The obsession with what is natural grips our society today, but in the search for what’s natural we often end up with practices that are about as far from natural as it is possible to get. And never is that more true than when it comes to horses, who have to put up with the craziest “natural” of all.
The preoccupation with natural remedies is bad enough. Horsey folk seem to think pretty much everything can be cured with turmeric now, or other herbs and spices. A vet I know was once called to a stable yard to find a horse’s badly cut leg covered in mustard powder. He asked the stupid owner: “Do you want me to treat it, or eat it?”
This obsession with natural is ridiculous because the basic premise of all horse ownership is not natural. But that doesn’t make it bad.
The point is that it’s a contract: the horse and human enter into a mutually beneficial arrangement by which the owner keeps the horse fed, watered, safe, and free from disease and injury much longer than it would manage in the wild. And in return, the horse allows the human to use it as a method of transportation, or these days more usually as a form of enjoyment or sport.

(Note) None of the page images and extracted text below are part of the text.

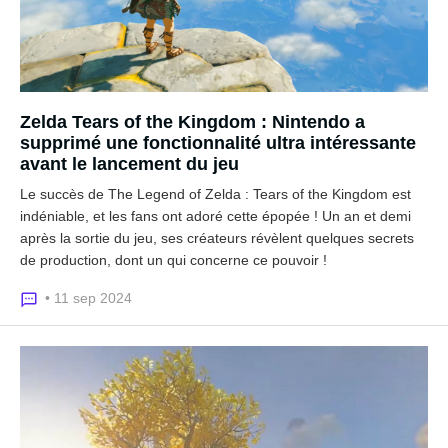
Zelda Tears of the Kingdom : Nintendo a
supprimé une fonctionnalité ultra intéressante
avant le lancement du jeu
Le succès de The Legend of Zelda : Tears of the Kingdom est
indéniable, et les fans ont adoré cette épopée ! Un an et demi
après la sortie du jeu, ses créateurs révèlent quelques secrets
de production, dont un qui concerne ce pouvoir !
• 11 sep 2024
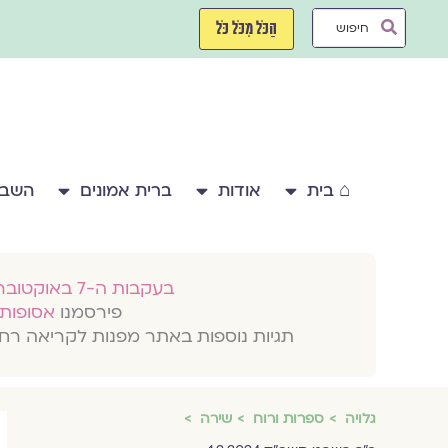
ילוג
Search
תוכן
הַכֹּל מִכֹּל כֹּל
...
⌂ בית
אודות
ברית אמונים
השבע
בעקבות ה-7 באוקטובר 2023
פירסמנו
אסופות 
תגיות נוספות באתר מפנות לקריאה רח
גלויה
ספרות ורוח
שירה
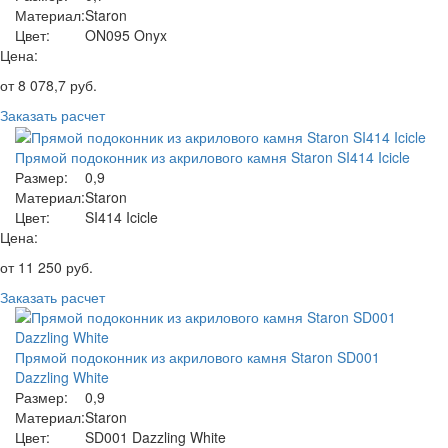
Материал:
Staron
Цвет:
ON095 Onyx
Цена:
от
8 078,7
руб.
Заказать расчет
Прямой подоконник из акрилового камня Staron SI414 Icicle
Размер:
0,9
Материал:
Staron
Цвет:
SI414 Icicle
Цена:
от
11 250
руб.
Заказать расчет
Прямой подоконник из акрилового камня Staron SD001
Dazzling White
Размер:
0,9
Материал:
Staron
Цвет:
SD001 Dazzling White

The natural horsemanship devotees do not seem to understand this age-old contract, perfected over thousands of years of man’s working relationship with horses. They persist in the idea that the human and horse must forge some other relationship, because conventional horse-riding is somehow cruel. Many reject the use of saddles and bridles and even shoeing.

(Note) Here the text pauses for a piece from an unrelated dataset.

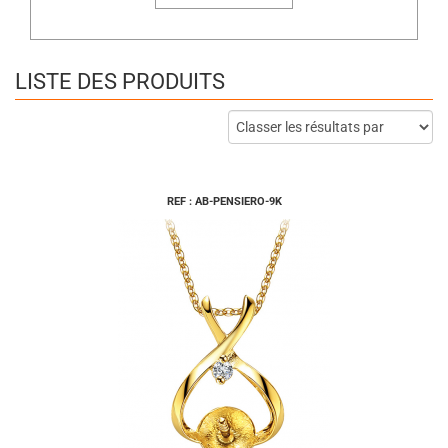
LISTE DES PRODUITS
REF : AB-PENSIERO-9K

Instead of riding, they “work with the horse on the ground”, as if that made it all so much more ethical. “On the ground” means lunging the horse on a rope; or else they free-school the horse, whereby they let it wander loose while they stand this way and that, communicating with it through body language.
But the growing numbers of owners who would never dream of actually getting on their horse have one thing in common. So far as I can see, they also, coincidentally, can’t ride or are scared stiff of horses.
The growth in natural horsemanship has coincided with a growth in ownership by people, predominantly women, who cannot ride.
A fallacy has been allowed to take hold that you can own a horse like any domestic pet, to cuddle and groom and play about with. It suits the proponents of natural horsemanship to tell overgrown kids who want a pony that riding it isn’t essential, because they can then make money from selling them the branded kit for “forging a relationship”, and the endless books, videos and training courses that are advertised online.
Owning a horse and not riding it must be one of the fastest-growing hobbies in Britain, but at some point those who have encouraged this will have to account for the vast numbers of equines standing in fields doing nothing – overfed, overweight and suffering from potentially fatal diseases, such as laminitis, associated with lack of exercise.
Unsurprisingly, the leading natural horsemanship gurus are multi-millionaire businessmen, at the head of worldwide franchises. Some of these training videos have less to do with what is the kind treatment of a horse, and more to do with telling non-riders with no skills they can own a horse without allowing it to move about at speed.
Perhaps the only truly natural thing about natural horsemanship is the human instinct to survive by making lots of money.